**MATERIAL PROVIDED**:

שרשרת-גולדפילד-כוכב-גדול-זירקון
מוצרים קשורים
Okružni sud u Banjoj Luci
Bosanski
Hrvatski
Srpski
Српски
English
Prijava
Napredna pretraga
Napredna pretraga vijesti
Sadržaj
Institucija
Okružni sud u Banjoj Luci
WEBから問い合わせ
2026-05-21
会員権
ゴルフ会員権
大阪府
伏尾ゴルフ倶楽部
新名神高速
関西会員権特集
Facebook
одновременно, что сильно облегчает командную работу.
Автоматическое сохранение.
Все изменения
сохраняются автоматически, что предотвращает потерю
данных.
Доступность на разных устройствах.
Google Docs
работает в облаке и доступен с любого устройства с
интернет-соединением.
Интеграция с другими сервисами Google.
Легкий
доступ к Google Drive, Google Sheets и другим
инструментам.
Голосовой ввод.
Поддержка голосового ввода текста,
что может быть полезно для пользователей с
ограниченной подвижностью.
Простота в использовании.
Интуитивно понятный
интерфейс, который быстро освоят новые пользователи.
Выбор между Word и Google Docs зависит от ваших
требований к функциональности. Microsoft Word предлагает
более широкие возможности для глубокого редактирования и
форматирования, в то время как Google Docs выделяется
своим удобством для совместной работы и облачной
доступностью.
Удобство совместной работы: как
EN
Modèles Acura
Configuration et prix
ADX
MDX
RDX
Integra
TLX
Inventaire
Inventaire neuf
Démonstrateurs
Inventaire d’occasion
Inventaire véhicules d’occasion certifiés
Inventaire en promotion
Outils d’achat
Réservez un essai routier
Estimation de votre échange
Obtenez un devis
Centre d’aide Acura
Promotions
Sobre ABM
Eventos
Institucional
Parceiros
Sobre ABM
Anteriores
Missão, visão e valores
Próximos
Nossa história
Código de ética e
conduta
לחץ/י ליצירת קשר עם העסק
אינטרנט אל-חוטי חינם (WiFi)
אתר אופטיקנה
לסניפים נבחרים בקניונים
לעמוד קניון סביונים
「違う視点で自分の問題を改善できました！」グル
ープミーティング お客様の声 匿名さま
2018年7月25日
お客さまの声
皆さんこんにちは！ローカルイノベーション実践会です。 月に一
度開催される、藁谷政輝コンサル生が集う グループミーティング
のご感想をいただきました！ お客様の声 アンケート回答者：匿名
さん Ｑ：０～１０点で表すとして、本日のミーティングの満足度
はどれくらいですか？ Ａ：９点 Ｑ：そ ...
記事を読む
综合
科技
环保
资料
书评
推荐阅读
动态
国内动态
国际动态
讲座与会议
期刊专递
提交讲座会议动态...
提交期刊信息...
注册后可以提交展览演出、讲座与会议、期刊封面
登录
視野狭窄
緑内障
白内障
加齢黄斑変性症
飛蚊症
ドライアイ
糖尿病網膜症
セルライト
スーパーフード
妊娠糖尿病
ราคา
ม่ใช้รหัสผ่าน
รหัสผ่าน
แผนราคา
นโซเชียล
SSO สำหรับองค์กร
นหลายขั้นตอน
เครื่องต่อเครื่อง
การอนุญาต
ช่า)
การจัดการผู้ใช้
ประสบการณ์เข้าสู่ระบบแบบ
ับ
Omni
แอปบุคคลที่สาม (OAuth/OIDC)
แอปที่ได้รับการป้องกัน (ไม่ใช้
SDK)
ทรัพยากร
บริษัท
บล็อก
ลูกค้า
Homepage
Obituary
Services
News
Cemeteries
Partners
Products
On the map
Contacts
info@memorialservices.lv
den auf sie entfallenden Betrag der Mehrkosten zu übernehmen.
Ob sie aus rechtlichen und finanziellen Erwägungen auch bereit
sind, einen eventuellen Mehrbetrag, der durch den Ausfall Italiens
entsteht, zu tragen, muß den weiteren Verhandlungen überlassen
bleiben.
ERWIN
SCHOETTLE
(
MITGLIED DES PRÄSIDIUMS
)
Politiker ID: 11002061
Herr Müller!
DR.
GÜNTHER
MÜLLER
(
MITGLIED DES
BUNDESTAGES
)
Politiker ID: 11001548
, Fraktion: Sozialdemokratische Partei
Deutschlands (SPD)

**YOUR GOAL**:
Would you please return every line in the listing where "Docs" shows up?

**SOLUTION FOR THIS PROBLEM**:
Google Docs
Выбор между Word и Google Docs зависит от ваших
форматирования, в то время как Google Docs выделяется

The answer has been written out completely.